Gladwell ci regala un esempio che renderà la comprensione della ‘miopia’ più chiaro: se una persona è depressa e crede che bere la tirerà su contando su un effetto inibitorio sulla tristezza resterà probabilmente delusa, solo, al tavolo di un bar, quello che ha in primo piano, ossia il cattivo umore, diventerà ancora peggiore. Al cambiare delle circostanze possono cambiare anche gli effetti: se il soggetto è triste ma si trova in compagnia di un gruppo di amici festosi per guardare una partita, il contesto positivo sarà in primo piano e scaccerà momentaneamente le sue angosce (salvo poi farle riemergere il mattino dopo, puntuali, insieme ad un gran mal di testa). 
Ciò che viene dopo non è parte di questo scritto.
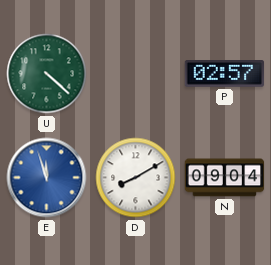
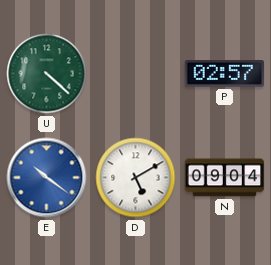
E: 11:57 -> 10:21
D: 8:10 -> 5:10
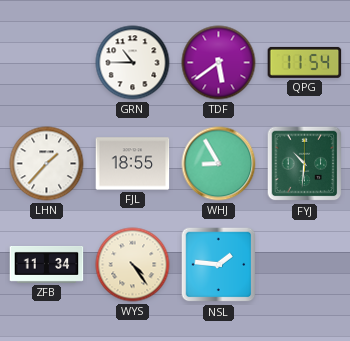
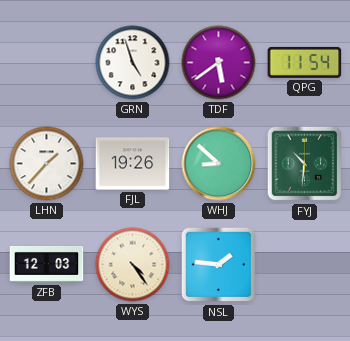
GRN: 10:45 -> 4:57
FJL: 18:55 -> 19:26
WHJ: 8:55 -> 8:52
ZFB: 11:34 -> 12:03
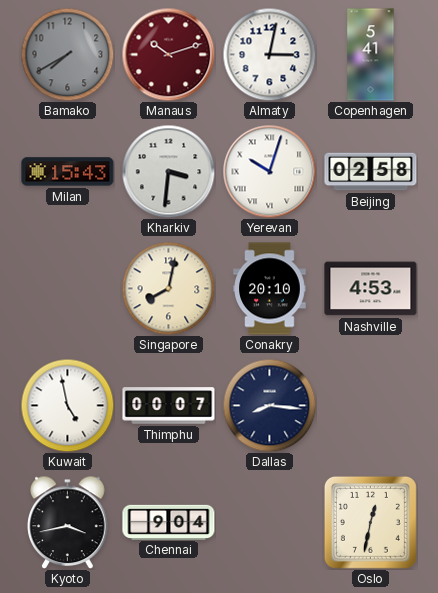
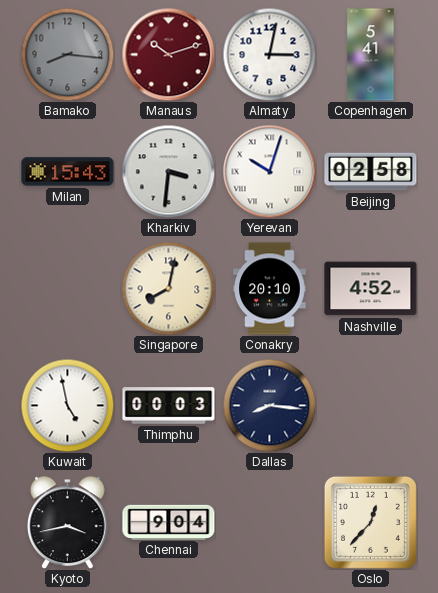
Bamako: 7:40 -> 8:16
Nashville: 4:53 -> 4:52
Thimphu: 00:07 -> 00:03
Oslo: 12:32 -> 12:37
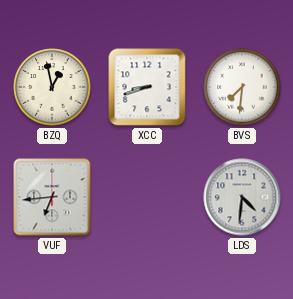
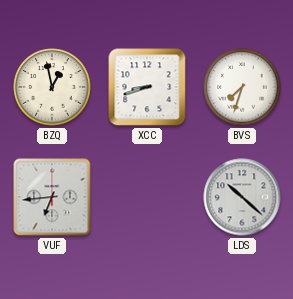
BVS: 7:31 -> 7:33
LDS: 4:31 -> 10:22
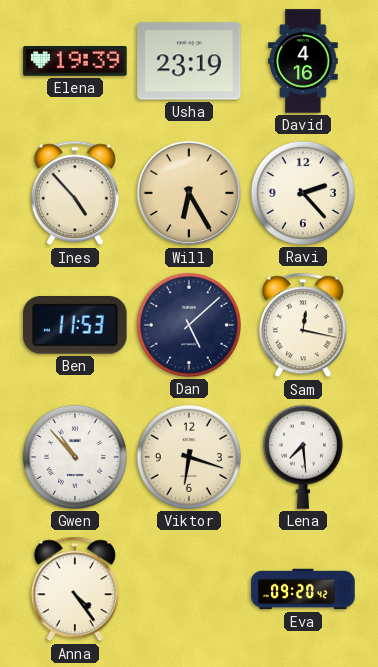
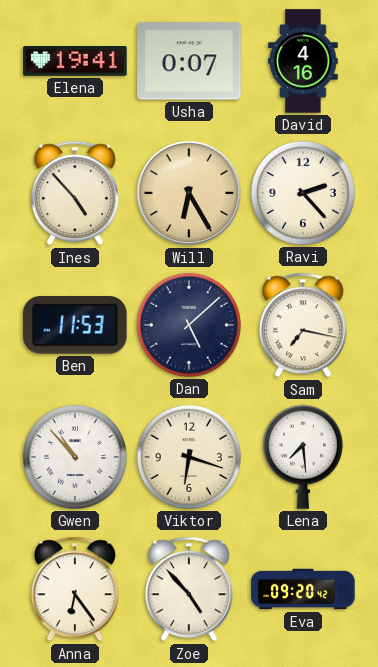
Elena: 19:39 -> 19:41
Usha: 23:19 -> 0:07
Sam: 12:17 -> 7:17
Anna: 4:24 -> 6:24
Zoe: none -> 4:53
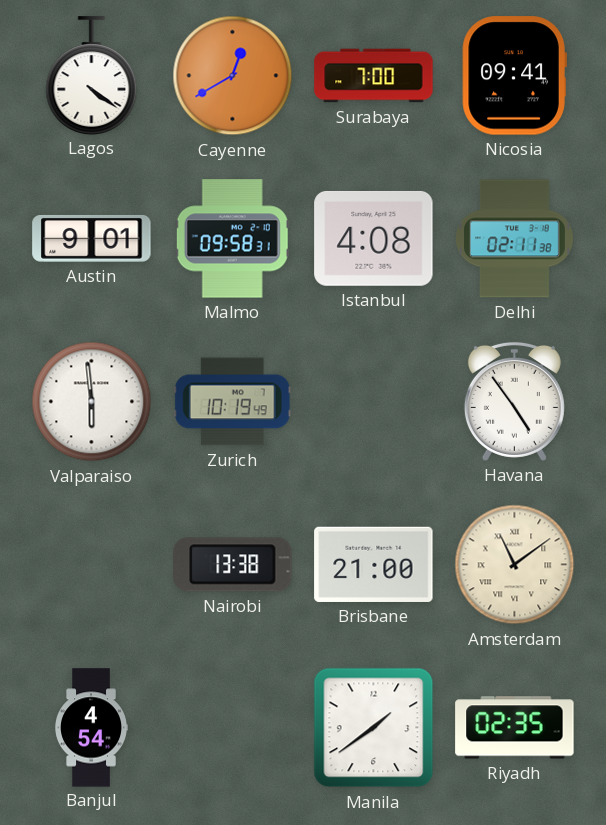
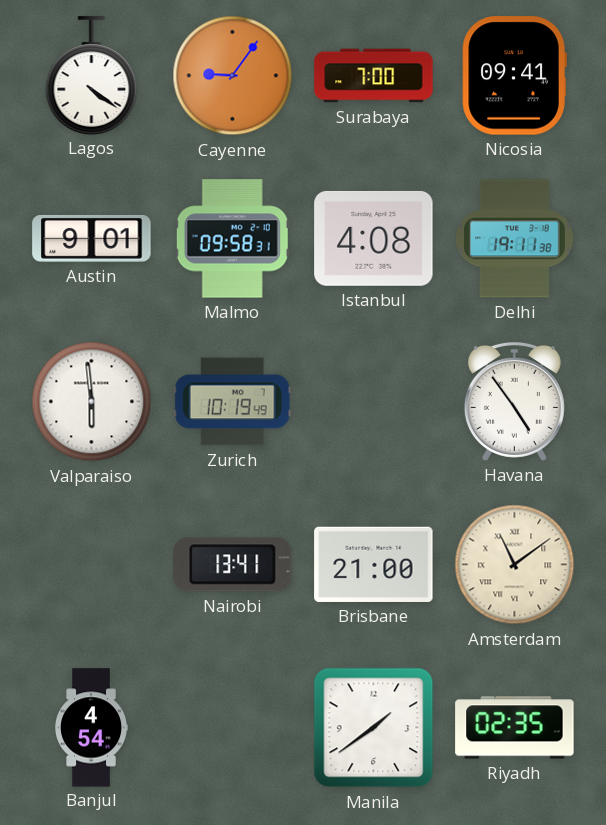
Cayenne: 12:40 -> 9:06
Delhi: 02:11 -> 19:11
Nairobi: 13:38 -> 13:41
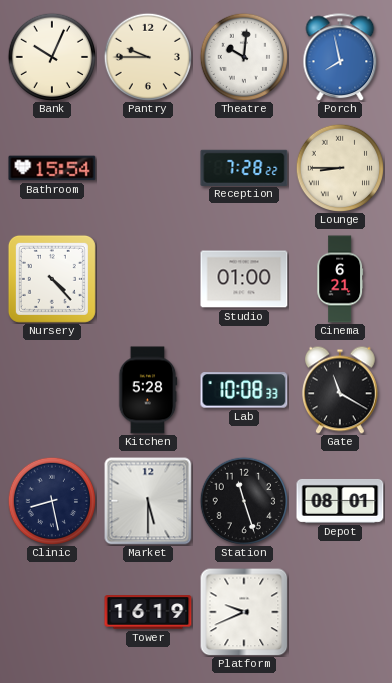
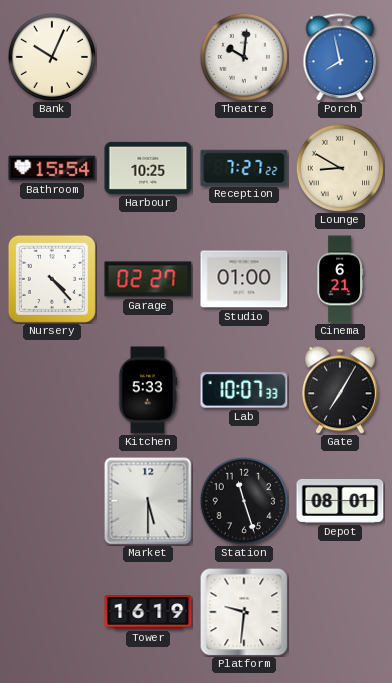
Pantry: 9:45 -> none
Harbour: none -> 10:25
Reception: 7:28 -> 7:27
Lounge: 8:45 -> 8:50
Garage: none -> 02:27
Kitchen: 5:28 -> 5:33
Lab: 10:08 -> 10:07
Gate: 11:20 -> 7:05
Clinic: 8:28 -> none
Platform: 9:41 -> 9:31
L’alcol si sposa con l’ambiente circostante, mantiene in primo piano solo le esperienze presenti e immediate. 

 

La parte disinibitoria attiene invece alla visione di noi stessi, con la testa più leggera e il mondo e le sue storture lontanissimo possiamo credere di essere più leggeri, sexy e divertenti ma forse in realtà solo imbarazzanti. Chi è sotto l’effetto dell’alcol quindi si sente diverso in maniera positiva, spogliato dal dovere del decoro ma sul baratro del ridicolo. Inoltre l’alcol, specie in grandi quantità mette in crisi la nostra capacità di tenere a bada gli impulsi e rimandare le gratificazioni e i bisogni. Questo meccanismo rende ragione degli effetti drammatici di quando due soggetti sono in uno stato di ebbrezza e si trovano in situazioni che non di rado finiscono in tribunale con una denuncia di stupro. Specialmente nel caos ipersessualizzato delle feste nei campus universitari o delle discoteche. 

 

La decisione di avere un rapporto sessuale ha alla sua base un consenso che prevede una negoziazione. So che è difficile vederla in modo così asettico ma è esattamente la modalità con cui un giudice cerca di dipanare la matassa delle responsabilità cercando di capire cosa sia stato frainteso o usato in malafede per ottenere uno scopo. 

 

Gioverà ricordare che gli effetti di una sbronza dipendono da diversi fattori: gradazione alcolica della bevanda, quantità e velocità di assunzione in un dato periodo di tempo ma soprattutto dalla strada che prende l’alcol quando si diffonde nel tessuto cerebrale. Il primo bicchiere smorza l’attività dei lobi frontali, la parte del cervello che gestite motivazione, attenzione e apprendimento (ah anche il giudizio). Il secondo bicchiere porta l’alcol a livello dell’amigdala che dovrebbe reagire ai comportamenti rischiosi e invece viene messa a tacere, infine determina una scarica di dopamina che rende l’esperienza del bere piacevole, desiderabile e porta alla necessità di ripeterla (il più presto possibile). Il sistema di allarme è ora disattivato, non siamo in grado di valutare eventuali pericoli, siamo, specialmente noi donne, vulnerabili. Infine l’alcol raggiunge il cervelletto deputato al movimento e alla coordinazione: è per questo che gli ubriachi barcollano e tendono a perdere l’equilibrio, un altro sistema è andato, ko. Infine si ‘spegne’ l’ippocampo, la centrale dei ricordi, ma questo è un altro affascinante argomento e lo affronteremo in un altro articolo. 

 

Eppure alcune esperienze ci dicono che è possibile bere molto senza conseguenze drammatiche, avviene ad esempio presso i Camba della Bolivia Centrale che ogni fine settimana riunivano una comunità non particolarmente legata per un we di bevute che potevano finire con scazzottate rituali e abbracci fraterni. Usavano la miopia dell’alcol per costruire legami in un contesto fatto di regole che proteggevano tutti: si beveva una bottiglia alla volta, tutti seduti in cerchio (in modo che alla fine del giro ognuno avesse in qualche modo avuto il tempo di metabolizzare la sua sorsata). Le bevute avvenivano solo nel fine settimana e mai da soli per preservare l’aspetto sociale e proteggersi l’un l’altro. La società temporanea e trasformata che emergeva era caratterizzata da ordine, prevedibilità e rituali.